» TASK BRIEF
Given the material below, return only the lines starting at the line with "Redes Sociais" and ending at the line with "modernizzazione dei servizi", exactly as they appear.

» RECORD EXTRACTS
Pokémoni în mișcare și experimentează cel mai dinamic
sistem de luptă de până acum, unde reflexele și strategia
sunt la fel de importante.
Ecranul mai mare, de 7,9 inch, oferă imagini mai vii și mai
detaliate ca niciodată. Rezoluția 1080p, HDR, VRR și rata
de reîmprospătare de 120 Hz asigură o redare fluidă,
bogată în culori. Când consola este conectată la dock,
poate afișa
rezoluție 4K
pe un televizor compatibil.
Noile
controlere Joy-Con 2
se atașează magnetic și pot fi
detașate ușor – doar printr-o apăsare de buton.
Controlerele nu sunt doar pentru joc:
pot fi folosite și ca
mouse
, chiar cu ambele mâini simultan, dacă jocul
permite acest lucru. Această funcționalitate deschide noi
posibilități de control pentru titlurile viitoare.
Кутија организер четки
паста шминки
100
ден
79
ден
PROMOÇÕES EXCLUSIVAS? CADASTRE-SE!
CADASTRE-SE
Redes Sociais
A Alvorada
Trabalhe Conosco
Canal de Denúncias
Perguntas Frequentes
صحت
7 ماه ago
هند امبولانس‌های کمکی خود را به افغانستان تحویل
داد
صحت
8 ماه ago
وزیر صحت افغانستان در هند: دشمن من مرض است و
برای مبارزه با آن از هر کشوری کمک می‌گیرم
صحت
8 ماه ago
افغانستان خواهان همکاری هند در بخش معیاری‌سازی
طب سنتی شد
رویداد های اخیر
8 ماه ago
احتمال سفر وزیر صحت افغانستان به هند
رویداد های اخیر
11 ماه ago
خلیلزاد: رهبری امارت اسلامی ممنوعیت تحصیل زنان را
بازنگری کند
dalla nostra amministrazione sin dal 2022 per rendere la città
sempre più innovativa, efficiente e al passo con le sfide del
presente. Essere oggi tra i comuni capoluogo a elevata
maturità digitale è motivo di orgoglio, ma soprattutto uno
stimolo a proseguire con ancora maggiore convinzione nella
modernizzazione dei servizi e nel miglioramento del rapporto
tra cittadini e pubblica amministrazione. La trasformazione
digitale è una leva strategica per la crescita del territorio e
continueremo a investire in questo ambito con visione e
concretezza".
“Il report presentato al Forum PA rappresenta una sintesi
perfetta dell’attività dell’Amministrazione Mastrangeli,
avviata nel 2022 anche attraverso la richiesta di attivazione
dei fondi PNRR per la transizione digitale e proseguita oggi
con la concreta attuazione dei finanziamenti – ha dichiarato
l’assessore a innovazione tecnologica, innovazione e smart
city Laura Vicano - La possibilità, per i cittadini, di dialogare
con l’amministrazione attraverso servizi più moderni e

» TASK RESPONSE
Redes Sociais
A Alvorada
Trabalhe Conosco
Canal de Denúncias
Perguntas Frequentes
صحت
7 ماه ago
هند امبولانس‌های کمکی خود را به افغانستان تحویل
داد
صحت
8 ماه ago
وزیر صحت افغانستان در هند: دشمن من مرض است و
برای مبارزه با آن از هر کشوری کمک می‌گیرم
صحت
8 ماه ago
افغانستان خواهان همکاری هند در بخش معیاری‌سازی
طب سنتی شد
رویداد های اخیر
8 ماه ago
احتمال سفر وزیر صحت افغانستان به هند
رویداد های اخیر
11 ماه ago
خلیلزاد: رهبری امارت اسلامی ممنوعیت تحصیل زنان را
بازنگری کند
dalla nostra amministrazione sin dal 2022 per rendere la città
sempre più innovativa, efficiente e al passo con le sfide del
presente. Essere oggi tra i comuni capoluogo a elevata
maturità digitale è motivo di orgoglio, ma soprattutto uno
stimolo a proseguire con ancora maggiore convinzione nella
modernizzazione dei servizi e nel miglioramento del rapporto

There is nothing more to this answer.